Indonesia has in recent years become the focal point of Australia's thrust into Asia, with increasingly warm bilateral links and friendship between the two government and their leaders Indonesian President Soeharto and Australian Prime Minister Paul Keating.
Asked about the U.S. Congress ban on arms sales to Indonesia, Ray said: "The U.S. attitude is that they would like to see some changes in Indonesian approaches.
Kangaroo '95
"We do see changes in Indonesia, we see an improving not a declining human rights record."
Foreign Minister Gareth Evans has said the U.S. ban on arms sales will achieve nothing.
Canberra has been criticized by the East Timorese community for inviting Indonesian military participation in a multi- national defense exercise Kangaroo '95, in which 15,000 troops will take part along with naval and air forces.

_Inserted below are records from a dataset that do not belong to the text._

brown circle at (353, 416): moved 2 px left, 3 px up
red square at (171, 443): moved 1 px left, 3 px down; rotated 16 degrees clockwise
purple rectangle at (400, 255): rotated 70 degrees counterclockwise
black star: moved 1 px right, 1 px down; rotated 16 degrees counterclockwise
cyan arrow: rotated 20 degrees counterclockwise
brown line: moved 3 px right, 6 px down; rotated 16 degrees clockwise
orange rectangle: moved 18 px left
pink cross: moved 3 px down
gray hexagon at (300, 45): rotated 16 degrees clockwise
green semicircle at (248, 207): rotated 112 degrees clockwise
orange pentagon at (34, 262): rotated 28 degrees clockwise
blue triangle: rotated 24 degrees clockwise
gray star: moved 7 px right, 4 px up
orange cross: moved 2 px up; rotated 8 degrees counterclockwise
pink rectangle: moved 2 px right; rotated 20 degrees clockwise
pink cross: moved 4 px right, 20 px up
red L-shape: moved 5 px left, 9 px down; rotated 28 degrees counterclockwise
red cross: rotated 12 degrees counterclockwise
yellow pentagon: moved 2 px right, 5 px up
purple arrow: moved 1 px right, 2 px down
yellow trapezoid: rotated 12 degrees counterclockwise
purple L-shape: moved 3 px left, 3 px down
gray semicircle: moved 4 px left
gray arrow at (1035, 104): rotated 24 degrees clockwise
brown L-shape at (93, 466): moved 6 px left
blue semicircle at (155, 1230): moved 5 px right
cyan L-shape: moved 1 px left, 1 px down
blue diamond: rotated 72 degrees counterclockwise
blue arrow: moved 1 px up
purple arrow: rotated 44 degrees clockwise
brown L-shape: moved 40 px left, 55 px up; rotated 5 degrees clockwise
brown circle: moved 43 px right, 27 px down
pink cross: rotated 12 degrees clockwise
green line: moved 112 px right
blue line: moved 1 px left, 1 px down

Indonesia has previously had observer status for the three- yearly Kangaroo exercises held in the Northern Territory, home to many East Timorese refugees who are against the integration of their territory, a former Portuguese colony, into Indonesia in 1976.
Among Canberra's critics, Australia's Roman Catholic Primate, Cardinal Edward Clancy, has condemned as "half-hearted" and "soft" its attitude to Indonesian human rights abuses in East Timor.
Opposition defense spokesman Peter Reith called on the government yesterday to "come clean" with its proposals.